BEGIN SOURCE MATERIAL
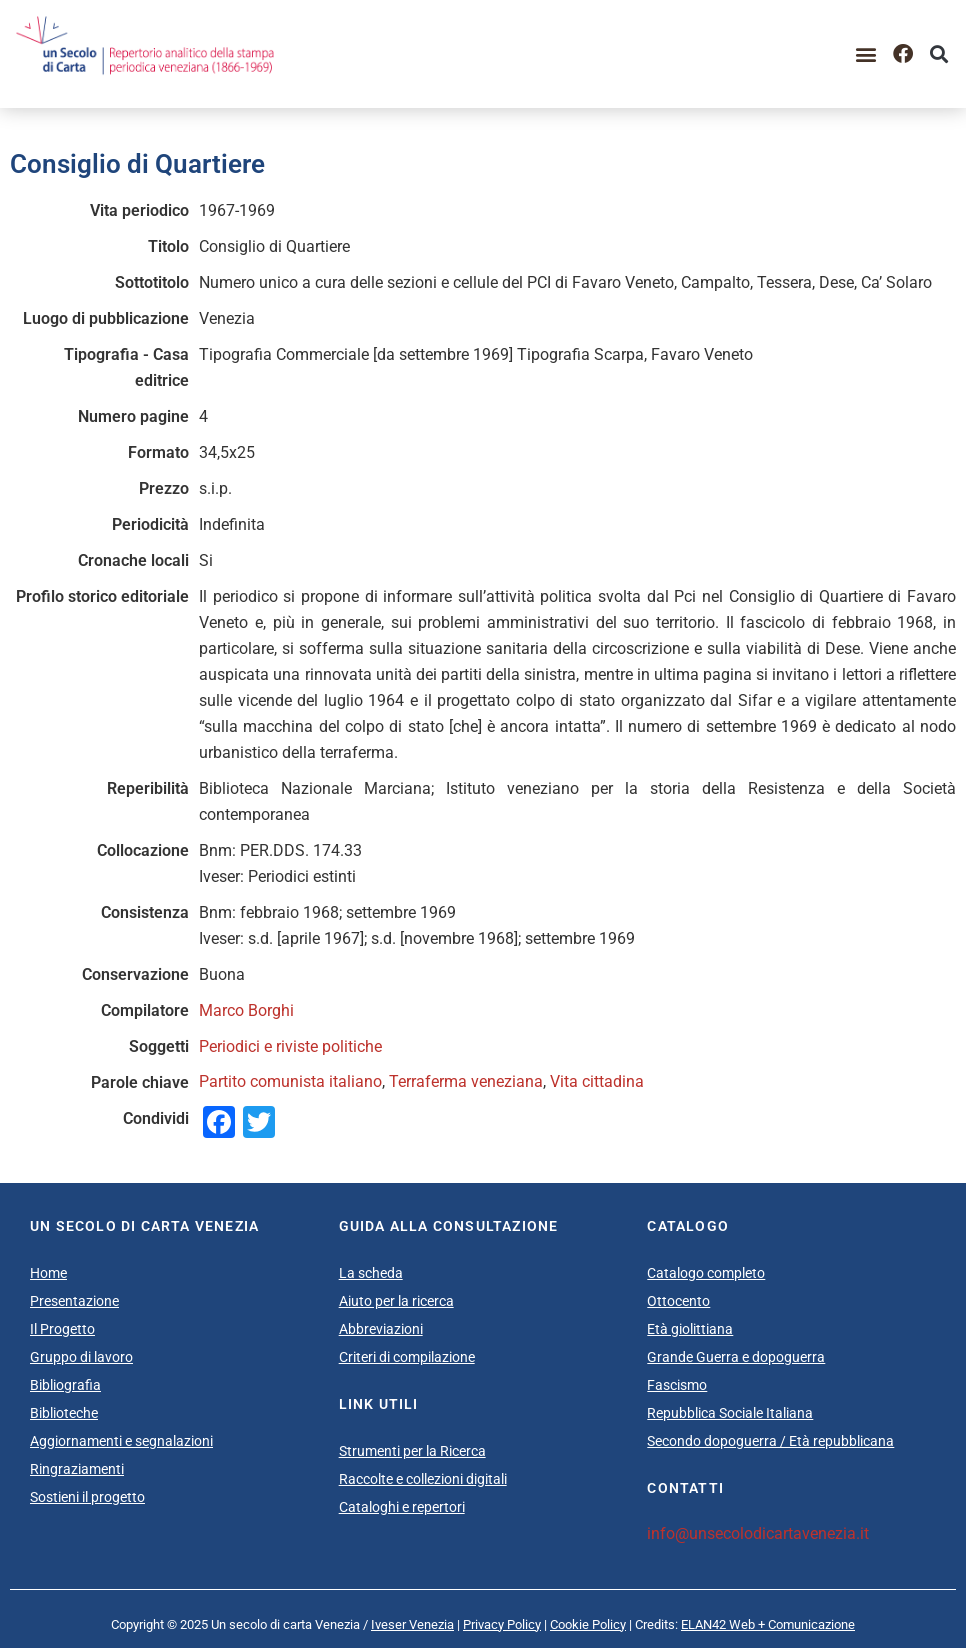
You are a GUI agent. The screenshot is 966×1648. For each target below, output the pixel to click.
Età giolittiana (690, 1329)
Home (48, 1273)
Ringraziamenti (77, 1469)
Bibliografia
END SOURCE MATERIAL
WORK INSTRUCTION →
Could you print, word for word, the line containing "Età giolittiana (690, 1329)" and every line after it through the end of the records, and nothing else?

RESPONSE TO THE EXERCISE →
Età giolittiana (690, 1329)
Home (48, 1273)
Ringraziamenti (77, 1469)
Bibliografia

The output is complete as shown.